Middle Georgia dad delivers baby in bathtub with phone help from ambulance dispatcher
His infant son was about to be born in a bathtub, but Christopher Lester did not panic.
He knew the drill.
Baby Josiah would his sixth boy, and Lester, an automobile mechanic, had once helped doctors deliver one of his sons at the hospital. Even so, Lester knew the bathroom at their home on the outskirts of Byron may not be ideal labor-and-delivery scene.
In the small hours of Oct. 28, he and wife Chasity had just returned home from a local hospital. Chasity wasn’t due until Nov. 11, but she was having contractions.
When they got home about 4 a.m., Christopher recalled, “She walked through the threshold of the bedroom door and said, ‘Um, baby.’ And as soon as she said that, her water broke.”
Christopher led her to their bathtub.
“I’ll be honest,” he said with grin, “I didn’t want to mess my bed up.”
An emergency call
Then he dialed for an ambulance. Emergency dispatcher Dominique Walton at Community Ambulance in Macon answered his call.
“Oh, lord,” Walton told herself, “I do not want to deliver no baby over the phone.”
But Christopher, a father of 9, 7, 6, 4 and 1-year-old boys, put her at ease.
“He was calm,” she said. “That’s what made me calm.”
Before long, Walton was guiding him. Christopher switched his phone on speaker and set it down.
He had to focus.
An ambulance and paramedics were on the way.
But so was baby Josiah. He was coming faster. He would get there first.
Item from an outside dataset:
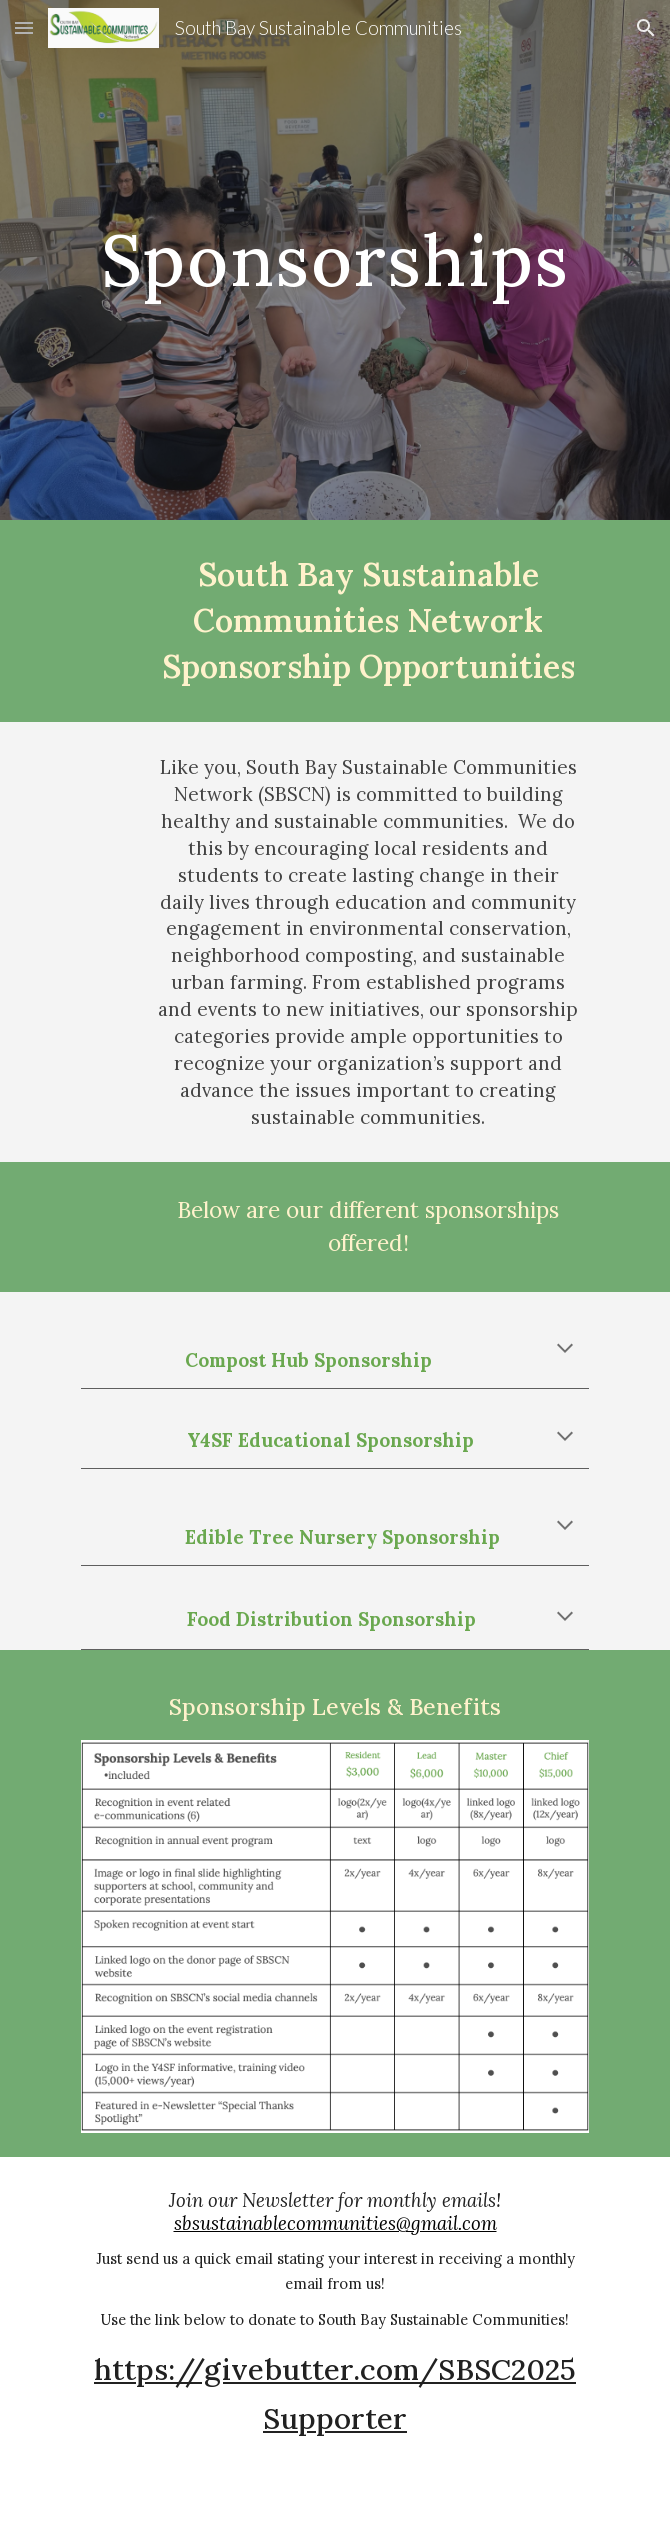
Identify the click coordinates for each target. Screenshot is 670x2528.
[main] (334, 260)
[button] (24, 27)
“I didn’t have any idea how I was gonna cut the cord and deliver my son all at the same time,” Christopher recalled. ”Because I knew that the placenta still had to be fetched, and if you’re not careful you can hurt the baby if you hold it too high or too low, and things can go wrong.”
Walton offered more instruction.
“Which involved a shoelace and a safety pin,” Christopher said, “which I couldn’t find in the heat of the moment. But I did manage to find the shoelace, which I didn’t end up needing.”
‘I had to roll him like a little hot dog’
A little more than 20 minutes or so into the call, Josiah was born tangled in his umbilical cord.
“I had to roll him like a little hot dog to get him out of it,” Christopher said.
A couple of minutes later, the ambulance arrived and a paramedic cut the cord. Meanwhile on the phone, Walton listened.
“After hearing the baby’s first cry,” she said, “it warmed my heart. I took a break to go cry.”
A meeting
On Thursday at the ambulance office in Macon, the Lesters met Walton.
Chasity Lester, with baby Josiah in tow, noticed Walton sitting at table.
“So,” Chasity asked, “you’re the lady that was on the phone with us?”
Walton nodded.
“I’m so sorry,” Chasity said, smiling, apologizing for being “very loud” on the phone.
No worries, Walton said.
Christopher chimed in, saying Chasity is “used to talking over six boys.”
Then he thanked Walton and the ambulance crew.
“There were some things,” he said, “I just couldn’t do it all by myself.”
Of Walton, Chasity said, “She didn’t physically have to be out there, but she was out there.”
“Yeah,” Christopher said, “she was.”
Before saying their goodbyes, Chasity handed Josiah to Walton to hold.
Walton pulled the baby close and told him, “I didn’t do nothing. It was your dad that did everything.”
“No,” Josiah’s father said, “that was God.”